To do: Which of the lines in the data mention the string "development"? List them all.

════════════════

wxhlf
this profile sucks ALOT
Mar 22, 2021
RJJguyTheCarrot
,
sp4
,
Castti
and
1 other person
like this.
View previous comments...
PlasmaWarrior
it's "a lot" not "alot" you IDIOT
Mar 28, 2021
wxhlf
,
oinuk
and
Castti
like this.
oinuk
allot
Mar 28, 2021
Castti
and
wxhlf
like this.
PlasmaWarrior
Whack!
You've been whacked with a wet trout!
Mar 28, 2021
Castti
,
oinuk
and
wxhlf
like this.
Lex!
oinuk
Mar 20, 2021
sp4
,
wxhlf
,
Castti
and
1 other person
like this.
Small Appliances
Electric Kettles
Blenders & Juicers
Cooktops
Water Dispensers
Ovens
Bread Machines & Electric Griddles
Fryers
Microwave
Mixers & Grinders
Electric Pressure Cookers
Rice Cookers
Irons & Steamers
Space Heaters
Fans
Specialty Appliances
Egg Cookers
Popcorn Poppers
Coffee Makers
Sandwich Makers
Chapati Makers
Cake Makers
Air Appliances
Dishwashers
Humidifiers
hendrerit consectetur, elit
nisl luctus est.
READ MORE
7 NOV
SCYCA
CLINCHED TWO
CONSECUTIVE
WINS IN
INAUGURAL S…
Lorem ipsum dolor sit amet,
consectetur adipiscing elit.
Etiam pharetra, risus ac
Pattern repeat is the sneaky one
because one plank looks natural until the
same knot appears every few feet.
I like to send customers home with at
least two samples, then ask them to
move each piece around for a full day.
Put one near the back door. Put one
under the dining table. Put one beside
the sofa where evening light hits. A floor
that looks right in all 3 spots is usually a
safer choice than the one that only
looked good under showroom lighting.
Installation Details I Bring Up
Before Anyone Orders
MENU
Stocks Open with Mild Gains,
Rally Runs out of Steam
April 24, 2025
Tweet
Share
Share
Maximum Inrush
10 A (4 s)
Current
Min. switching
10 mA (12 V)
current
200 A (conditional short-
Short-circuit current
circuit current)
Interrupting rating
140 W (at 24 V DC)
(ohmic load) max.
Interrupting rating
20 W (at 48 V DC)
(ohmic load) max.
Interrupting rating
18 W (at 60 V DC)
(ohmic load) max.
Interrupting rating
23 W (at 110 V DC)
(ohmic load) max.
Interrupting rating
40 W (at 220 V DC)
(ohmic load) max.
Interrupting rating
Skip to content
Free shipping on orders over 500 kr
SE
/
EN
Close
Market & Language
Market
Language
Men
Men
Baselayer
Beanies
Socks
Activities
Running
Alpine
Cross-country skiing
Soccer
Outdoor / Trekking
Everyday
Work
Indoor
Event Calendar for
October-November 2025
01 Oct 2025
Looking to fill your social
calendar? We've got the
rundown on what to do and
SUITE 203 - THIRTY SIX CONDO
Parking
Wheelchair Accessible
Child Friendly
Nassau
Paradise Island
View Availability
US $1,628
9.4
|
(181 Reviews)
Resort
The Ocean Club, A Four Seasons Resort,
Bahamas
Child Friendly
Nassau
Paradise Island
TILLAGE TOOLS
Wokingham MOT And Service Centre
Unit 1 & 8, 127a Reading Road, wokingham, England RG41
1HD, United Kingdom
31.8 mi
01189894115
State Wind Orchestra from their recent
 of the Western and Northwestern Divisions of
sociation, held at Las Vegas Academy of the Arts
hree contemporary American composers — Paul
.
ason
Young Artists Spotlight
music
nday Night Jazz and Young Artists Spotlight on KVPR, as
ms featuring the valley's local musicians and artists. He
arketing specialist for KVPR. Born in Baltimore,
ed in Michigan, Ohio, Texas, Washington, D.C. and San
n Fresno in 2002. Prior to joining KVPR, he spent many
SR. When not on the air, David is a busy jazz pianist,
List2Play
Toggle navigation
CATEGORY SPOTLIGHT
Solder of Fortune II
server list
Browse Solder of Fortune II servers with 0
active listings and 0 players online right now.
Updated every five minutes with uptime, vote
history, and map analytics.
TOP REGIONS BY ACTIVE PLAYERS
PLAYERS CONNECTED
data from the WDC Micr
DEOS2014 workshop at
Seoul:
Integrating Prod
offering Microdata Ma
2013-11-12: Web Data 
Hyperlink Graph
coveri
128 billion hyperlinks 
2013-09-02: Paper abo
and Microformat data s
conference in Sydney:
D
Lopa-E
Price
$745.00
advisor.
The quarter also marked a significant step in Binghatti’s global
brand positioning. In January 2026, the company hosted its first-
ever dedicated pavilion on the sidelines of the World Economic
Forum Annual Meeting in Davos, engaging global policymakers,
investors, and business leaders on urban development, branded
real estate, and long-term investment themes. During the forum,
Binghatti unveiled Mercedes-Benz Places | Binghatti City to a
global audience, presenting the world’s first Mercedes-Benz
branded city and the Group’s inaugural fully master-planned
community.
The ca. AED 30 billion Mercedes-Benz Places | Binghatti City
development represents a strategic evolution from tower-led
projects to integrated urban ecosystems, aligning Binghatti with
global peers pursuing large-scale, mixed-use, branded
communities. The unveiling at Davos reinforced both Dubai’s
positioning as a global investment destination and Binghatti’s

════════════════

Your response:
investors, and business leaders on urban development, branded
development represents a strategic evolution from tower-led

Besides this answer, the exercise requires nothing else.